We just sit there on the sofa, not really knowing what to do. Actually, I think we know exactly what to do and we don't want to face it so we don't say anything. We just sit there with our own thoughts. I feel like he's trying to find a way around it but I can't. I'm just thinking everything through and I hate that I regret it. I shouldn't regret this. Ed is amazing, this whole thing was amazing and wonderful and I hate that I regret it.
"Hey." he says softly. "Are you crying?"
I wipe my eyes. I'd hoped he hadn't seen. "Why did we do this?"
He pauses. "What?"
"We were never really meant to work, were we?" I look at him. "We were never going to last, it was never going to work, we were never going to stay together but we were never going to want to leave each other either. We knew it wouldn't end well at all but we just did it anyway. I'm just wondering why."
He takes a long time to respond. I think the conversation is over and that we're back to our own thoughts so he surprises me a little when he speaks again.
"I guess it's just because we love each other."
I just nod in agreement. I have no idea what else to say.
"Are you angry with me?" he whispers after a while. "Because it's okay if you are."
I look at him sadly, moving closer to him and draping an arm over him. I can't believe that one day we won't be doing this, sitting here like this. One day we won't be together.
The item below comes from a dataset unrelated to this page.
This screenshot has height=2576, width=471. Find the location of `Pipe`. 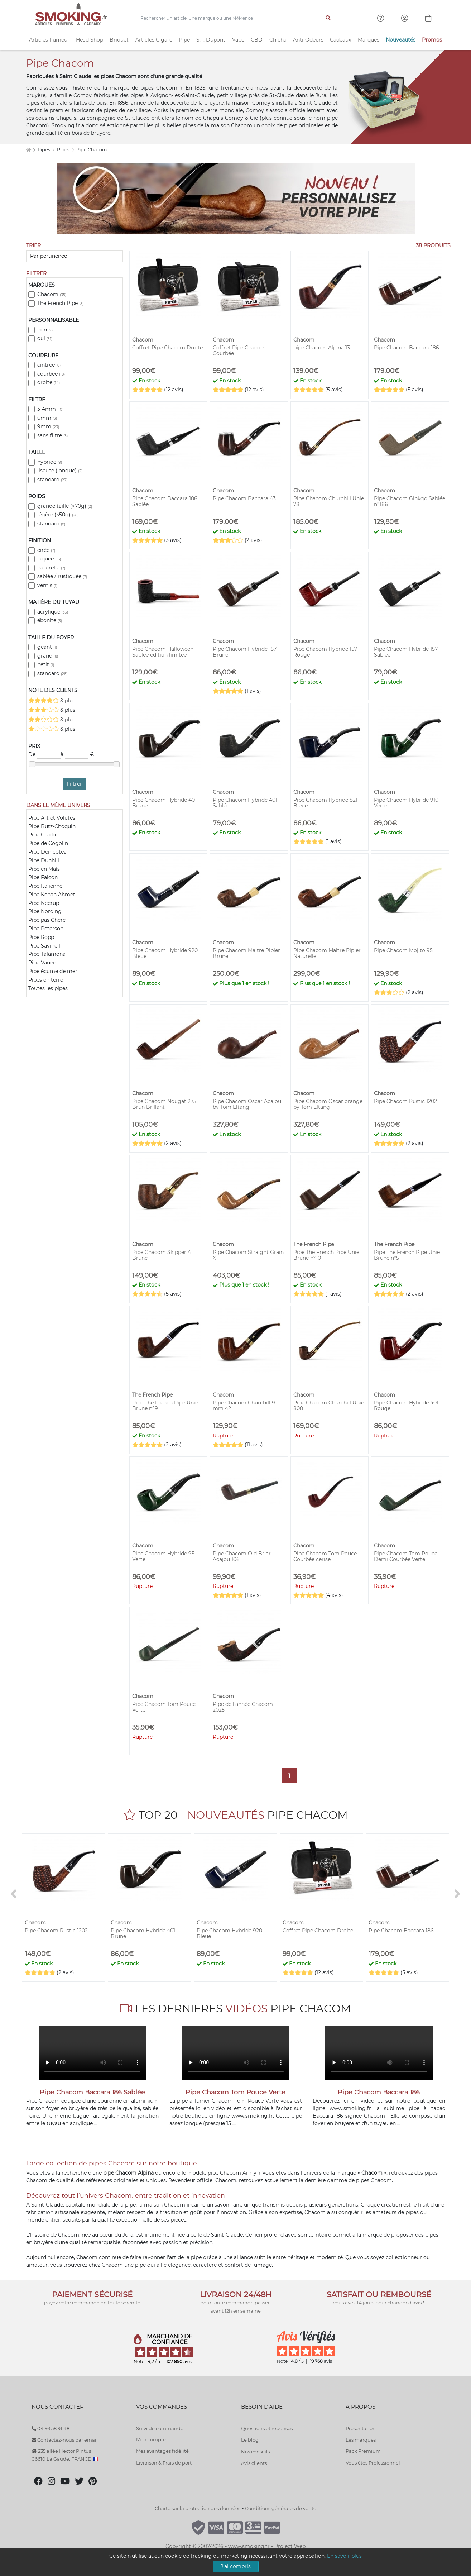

That just doesn't seem fair or right. I rest my head against his.
"I'm honestly not angry with you." I tell him.
"I'm not angry with you either." he says back. His voice is thick and I can tell he's crying.
I pause. "Maybe I could talk to George. He can't see the dean until morning anyway, maybe I can convince him."
"I tried absolutely everything. I even told him we'd break up. We wouldn't of course, but I told him we would. Nothing's going to change his mind."
I sigh heavily. "We're in so much trouble."
I hesitate as I have an idea. "What evidence did you say George had?"
"A picture of us kissing. Why?"
I sit up properly, looking at him. "We'll just tell them it was me."
He frowns. "What do you mean?"
"We just make up this story that I had a thing for you and you were never interested in me at all and I just kissed you and you were caught off guard and- what? What is that look about?" I demand. He's sat there with his head in his hands, sighing heavily.
"That's ridiculous!" he exclaims, looking at me. "You are not doing that! You'll-"
"Get kicked out of university?" I raise an eyebrow. "That's going to happen anyway and that's not the end of the world. I'll sort myself out. If you get dragged into it all, you won't be able to teach again."
He closes his eyes. "This isn't fair."
"None of it's fair." I move closer to him again, wrapping my arms around him and pulling him into a hug. "But that's what we're going to do okay? It was all me."
"You're going to tell them it was all me, Ed." I whisper.
He sighs but pulls me closer. "God I love you so much."
"I love you too." I say, relaxing into him. All I can think is that I am going to miss this. I am going to miss this more than anything.